Introduction to Deep Learning

Published in

bawilabs

5 min readSep 15, 2017

Continuing the topic presented in the article Desmitificando Machine Learning, some important concepts about Deep Learning will be presented here. Do not worry, we will not enter much into the math of the subject :P

First, let’s talk about the data set, which represents the data that will be used during training and evaluation of the network. The data set is divided into the training set, validation set, and test set.

The training set represents the data that will be used in the training step. In this step, a certain input passes through the network generating a response that will be compared with the expected result, allowing to estimate the error and the correction on the network weights through backpropagation (keep calm, we will define this term!).

The validation set entries are also used in the training step, but their output is not used to perform the network correction, it determines if the training is being performed efficiently and if it is occurring overfitting in training.

Finally, unlike the training set and the validation set, the test set is not used in the training stage. In fact, it should NEVER be used during training because it will be used as input only for the evaluation of the network’s accuracy.

A network conventionally presents 3 types of layers:

Input Layer

This layer represents the network input. It is important to understand that each node in this layer represents a feature of the input that will pass through the network. As an example, we can imagine a network that tries to determine the personality of a person, so the input would be a set of data about the person. In this way, each feature of this person would be a feature of that entry. In an array of network inputs, we have that each row represents an input and each column represents a feature.

Hidden Layer

In fact, this is not just one layer, because the structure of your network may have N hidden layers. This layer is responsible for abstracting the information contained in the inputs, in order to allow the network to interpret the data when applying weights to the inputs.
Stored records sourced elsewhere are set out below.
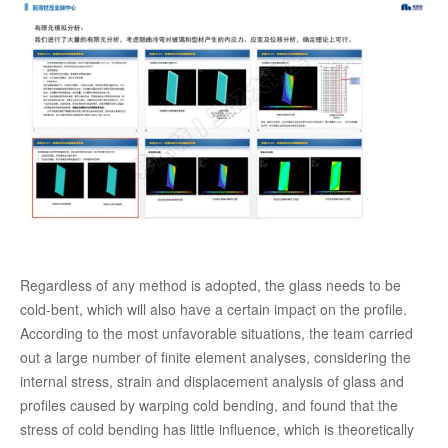
Regardless of any method is adopted, the glass needs to be
cold-bent, which will also have a certain impact on the profile.
According to the most unfavorable situations, the team carried
out a large number of finite element analyses, considering the
internal stress, strain and displacement analysis of glass and
profiles caused by warping cold bending, and found that the
stress of cold bending has little influence, which is theoretically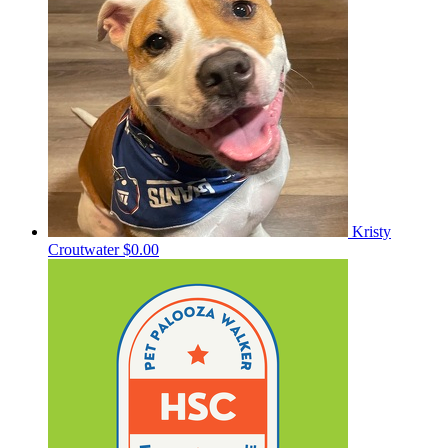
Kristy
Croutwater
$0.00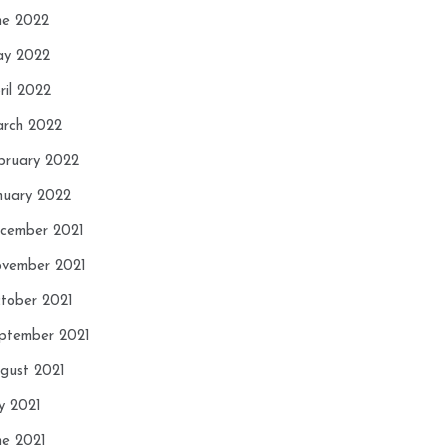
ne 2022
y 2022
ril 2022
rch 2022
bruary 2022
nuary 2022
cember 2021
vember 2021
tober 2021
ptember 2021
gust 2021
ly 2021
ne 2021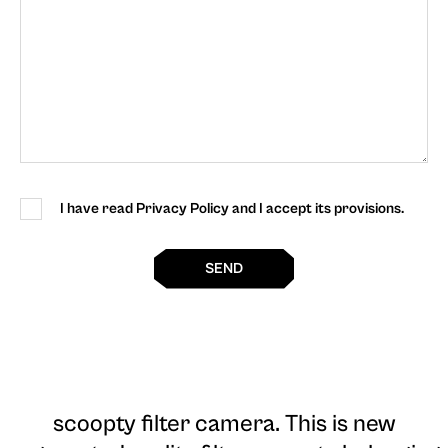
I have read Privacy Policy and I accept its provisions.
SEND
scoopty filter camera
. This is new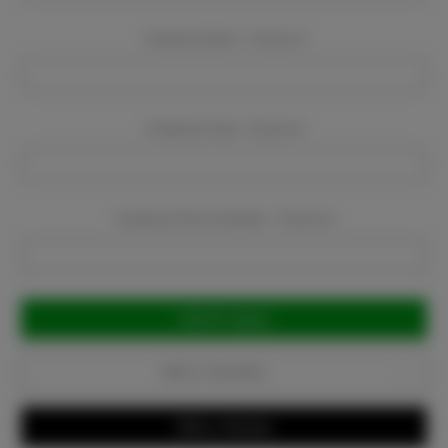
Company Name:
Required
Company Email:
Required
Company Phone Number:
Required
Current
Stock:
Add to Favorites
Write a Review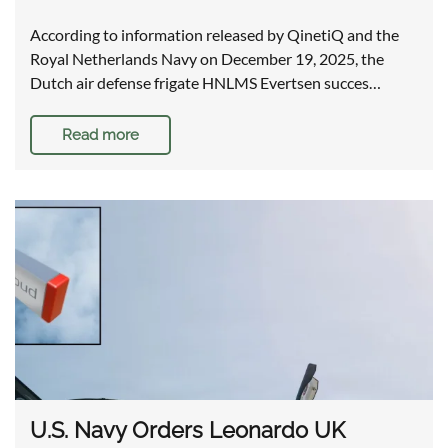
According to information released by QinetiQ and the
Royal Netherlands Navy on December 19, 2025, the
Dutch air defense frigate HNLMS Evertsen succes…
Read more
U.S. Navy Orders Leonardo UK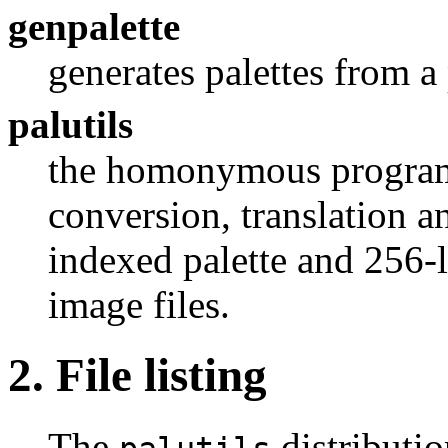
genpalette
generates palettes from a 
palutils
the homonymous program 
conversion, translation a
indexed palette and 256-
image files.
2. File listing
The
distributio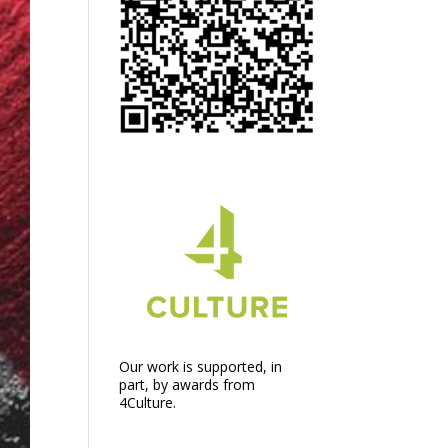
Our work is supported, in
part, by awards from
4Culture.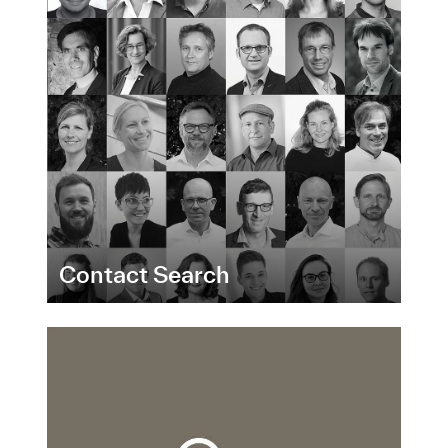
Contact Search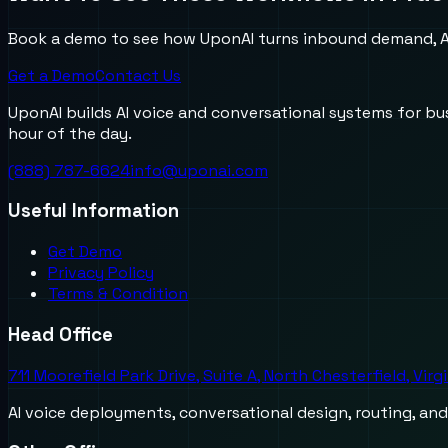
Book a demo to see how UponAI turns inbound demand, AI
Get a Demo
Contact Us
UponAI builds AI voice and conversational systems for b
hour of the day.
(888) 787-6624
info@uponai.com
Useful Information
Get Demo
Privacy Policy
Terms & Condition
Head Office
711 Moorefield Park Drive, Suite A, North Chesterfield, Virg
AI voice deployments, conversational design, routing, an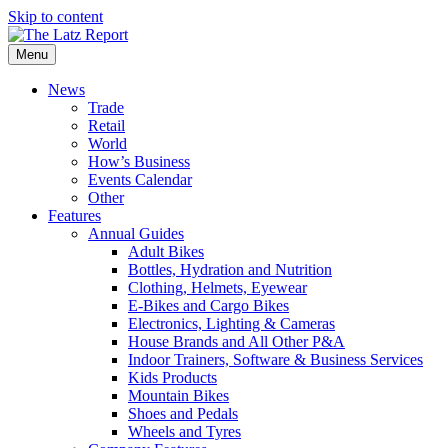
Skip to content
Menu
News
Trade
Retail
World
How’s Business
Events Calendar
Other
Features
Annual Guides
Adult Bikes
Bottles, Hydration and Nutrition
Clothing, Helmets, Eyewear
E-Bikes and Cargo Bikes
Electronics, Lighting & Cameras
House Brands and All Other P&A
Indoor Trainers, Software & Business Services
Kids Products
Mountain Bikes
Shoes and Pedals
Wheels and Tyres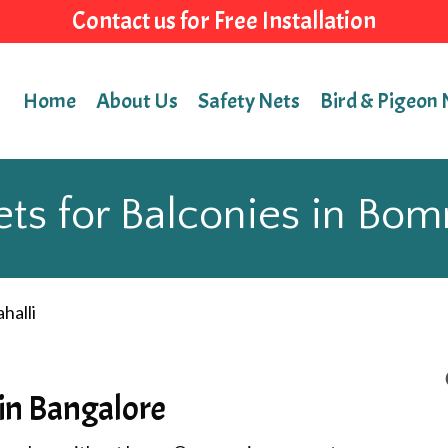
Contact us for Free Installation
Home
About Us
Safety Nets
Bird & Pigeon 
ts for Balconies in Bo
halli
 in Bangalore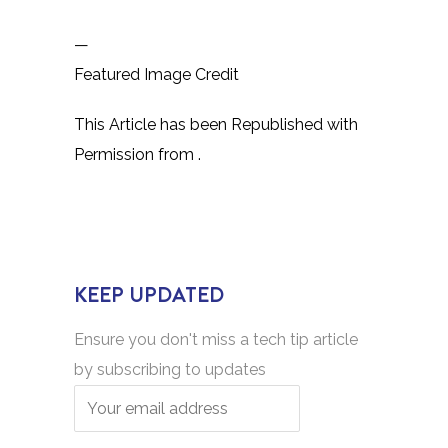
—
Featured Image Credit
This Article has been Republished with
Permission from
.
KEEP UPDATED
Ensure you don't miss a tech tip article
by subscribing to updates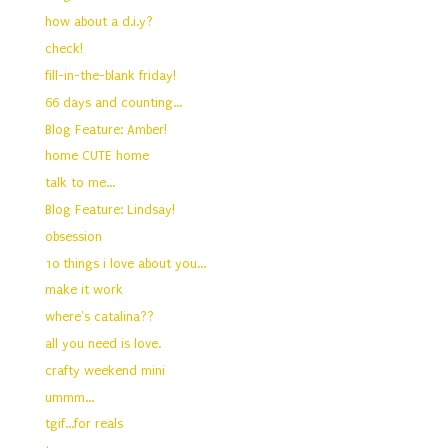
how about a d.i.y?
check!
fill-in-the-blank friday!
66 days and counting...
Blog Feature: Amber!
home CUTE home
talk to me...
Blog Feature: Lindsay!
obsession
10 things i love about you...
make it work
where's catalina??
all you need is love.
crafty weekend mini
ummm...
tgif...for reals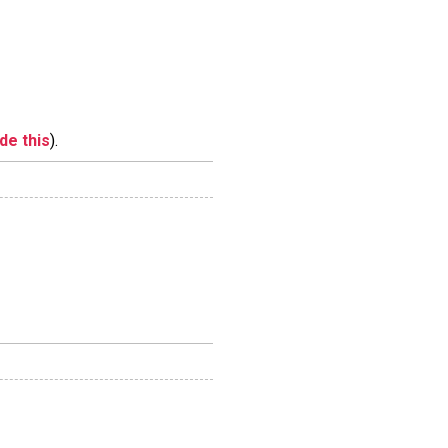
ide this
).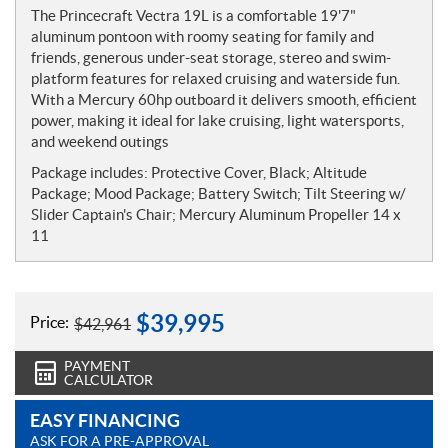
o
The Princecraft Vectra 19L is a comfortable 19'7"
t
aluminum pontoon with roomy seating for family and
e
friends, generous under-seat storage, stereo and swim-
s
platform features for relaxed cruising and waterside fun.
With a Mercury 60hp outboard it delivers smooth, efficient
power, making it ideal for lake cruising, light watersports,
and weekend outings
Package includes: Protective Cover, Black; Altitude
Package; Mood Package; Battery Switch; Tilt Steering w/
Slider Captain's Chair; Mercury Aluminum Propeller 14 x
11
$
39,995
Price:
$
42,961
PAYMENT
CALCULATOR
EASY FINANCING
ASK FOR A PRE-APPROVAL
Each hidden layer is represented by an array of weights. This array has one column for each node of this layer and one row for each entry of this layer. In this case, the inputs can be the features of the input layer or the outputs of an earlier hidden layer.

Output Layer

This is the output layer of your network, in which the forecast or evaluation performed by your network is obtained. The number of nodes depends on the architecture of your network, and may be only a node in the case of a simple quantitative or binary evaluation, or have N nodes, so that each node represents a possible evaluation of its input.

This layer is also represented by an array of weights, having one column for each output node and one line for each input (remembering that in this case the Output Layer inputs are the outputs of a Hidden Layer).

Both the hidden layer and the output layer nodes can have an activation function. This function has as inputs: a bias and the sum of the multiplication of each input with its respective weight.

There are several types of activation functions, for example, the sigmoid, which is an exponential function whose output is limited between 0 and 1. Thus, if a node has an activation function, its output will be the result of this function.

Now let’s finally understand how the network learns!

During training, your network makes the predictions according to the input features. This prediction is compared to the expected result in order to analyze whether the network was successful or not. With this, we make use of a quadratic error function, which performs the sum of the square of the errors. That way, we have the cost of the network, which means how good or bad the network predictions are. The next step is to use the error to perform the backpropagation.

Backpropagation

This is the training step in which the weight corrections are performed in each of the weight matrices, both the output layer and the hidden layers.

It is this correction of the weights that performs the learning of the network, in this way, the network adapts to the context. This correction occurs with the propagation of the error in the opposite direction, that is, from the output layer to the first hidden layer, hence the name backpropagation. In this step, a variation for the weights is calculated through a technique called Descending Gradient.

Descending Gradient

Here is a partial derivative of the network error function related to the weights. That is, the variation of the network error is measured based on the weights, thus a vector is obtained to correct the weights that points to the minimum error region. Simply put, this technique allows the weights to be updated in the correct direction, avoiding corrections with random values. The downward gradient greatly increases the capacity of the network to converge to more satisfactory results.

In short, your network is represented by a series of input arrays and weights. During the training phase of your network, the learning takes place through the backpropagation and the descending gradient, which performs the correction of the weights present in the matrices of the hidden layers and the output layer. As training generations go through, the weights are being adjusted and the network adapts to the scenario. Finally, the network efficiency is analyzed by passing its test set by it.

I hope this article helps you understand a few more concepts of Deep Learning! Until the next!